Tried connecting old Windows 2000 laptop to car yesterday to see if I could get the error codes.  This failed for a couple reasons:

  1. TunerPro RT version 4 is an outdated version of the software.  Cannot go to version 5 because it will not run on Windows 2000 - needs at least XP SP3.
  2. Configuration files (.ads, .bin, .xdf) were either outdated or incorrect
  3. Laptop will not run on battery.  Had to stay parked and plugged into extension cord.
  4. It was raining.  Had to run car half in/half out of garage.
  5. After a few minutes of idling the car exhaust fumes from fuel pump access hole were a bit too much.
Today was spent on couch:
  1. Researched and acquired latest config files
  2. Upgraded VMWare Fusion virtual machine software on my Macbook Air.  The old version I had been using does not run on Yosemite.  This allows me to run XP Pro on my Mac.
  3. Upgraded TunerPro RT to latest version.
  4. Learned where to look in the software for error codes
I am now ready to connect my mac to the car.

Version 5 seems to be running and configured properly for the Camaro.

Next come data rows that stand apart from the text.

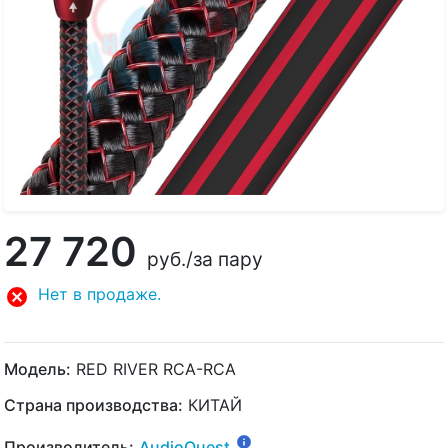
27 720
руб.
/за пару
Нет в продаже.
Модель:
RED RIVER RCA-RCA
Страна производства:
КИТАЙ
Производитель:
AudioQuest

As this pic shows, the case has the common 01227730/AZTY ECM.


Saturday, March 21, 2015

Electrical - Relays and Grounds - Removing twisted and taped splices

These items were addressed today (and yesterday):
  1. Repaired last splice for wires going to relays.
  2. Test fired engine and idled for a while.
  3. Replaced main ground strap from pass. side exhaust manifold to firewall.  It was still just twisted together.
  4. Repaired (butt splice) ground from relays to drivers side firewall. 
  5. Terminated (yellow terminal ring on drivers side firewall) and attached ground from wire harness to firewall that was not connected.  This was connected previously, prior to engine removal.  This ground might also need attention where it goes into the harness but I could not get at it.  It would have been easy to repair when the engine was out.
  6. EGR Valve Connector:
    Plastic is missing at bottom where spades go into connector.
  7. Repaired (butt splice/terminal ring) ground wire from passenger side exhaust manifold to engine harness.  This ground might also need attention where it goes into the harness but I could not get at it.  Again, it would have been easy to repair when the engine was out.
  8. EGR Valve Connector:
     Retaining clip is broken 
  9. Four wires on EGR valve connector are still just twisted and taped.  Repairing this was deferred because the connector is in such poor condition.  It should be replaced.  It can be purchased from rockauto.com for ~$30.
  10. Properly mounted relays on drivers firewall.  They were laying on fender well and were susceptible to wear from vibration.
  11. Engine harness was resting on exhaust manifolds on both sides of engine.  This would, at best, cause a wiring failure, at worst, a fire.  I supported the harness on the passenger side with a zip tie to the ignition coil mounting bracket.  Then I saw temp rating on zip tie package.  Didn't think it was high enough so found 12AWG house wire roll and used to support the harness.  Under hood temps can get near 400 deg F.  On the drivers side I used one of the wiper motor mounts to support the harness with 12AWG wire.  This should minimize wear from vibration and heat.
  12. Fired it up and connected TunerPro RT  software (version 4 on old laptop) to car to try and monitor engine - hoping to get reason for 'Service Engine Soon' light.  Couldn't monitor but something wasn't quite right.  Need to do more research.  More on this later.  
  13. Fed and watered the chickens (Friday and Saturday).